#### Work to complete
Give back only the lines in the records below from the one with "sam 24.03.1" to the one with "Durée : 1h30", both inclusive, word for word.

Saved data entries
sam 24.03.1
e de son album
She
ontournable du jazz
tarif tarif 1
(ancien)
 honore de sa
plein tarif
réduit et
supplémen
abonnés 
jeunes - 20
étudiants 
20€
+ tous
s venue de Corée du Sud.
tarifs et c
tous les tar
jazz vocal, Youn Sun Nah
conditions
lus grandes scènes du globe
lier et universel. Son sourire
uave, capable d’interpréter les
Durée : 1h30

---

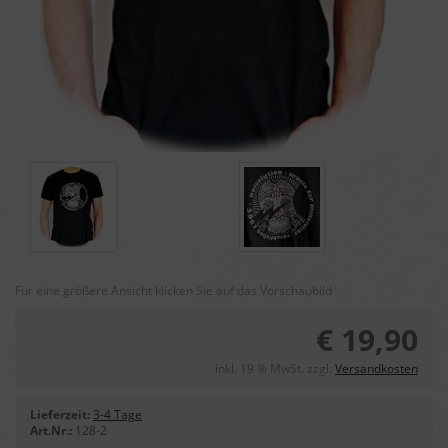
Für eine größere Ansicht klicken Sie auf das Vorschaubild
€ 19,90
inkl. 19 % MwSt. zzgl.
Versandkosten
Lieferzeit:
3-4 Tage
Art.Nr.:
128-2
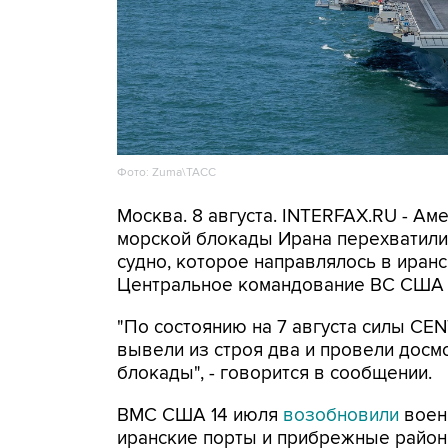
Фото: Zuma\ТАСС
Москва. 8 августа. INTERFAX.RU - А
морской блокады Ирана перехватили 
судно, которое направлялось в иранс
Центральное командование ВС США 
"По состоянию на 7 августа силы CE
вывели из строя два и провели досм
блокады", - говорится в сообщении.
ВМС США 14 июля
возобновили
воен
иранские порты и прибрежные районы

#### Response to this exercise
sam 24.03.1
e de son album
She
ontournable du jazz
tarif tarif 1
(ancien)
 honore de sa
plein tarif
réduit et
supplémen
abonnés 
jeunes - 20
étudiants 
20€
+ tous
s venue de Corée du Sud.
tarifs et c
tous les tar
jazz vocal, Youn Sun Nah
conditions
lus grandes scènes du globe
lier et universel. Son sourire
uave, capable d’interpréter les
Durée : 1h30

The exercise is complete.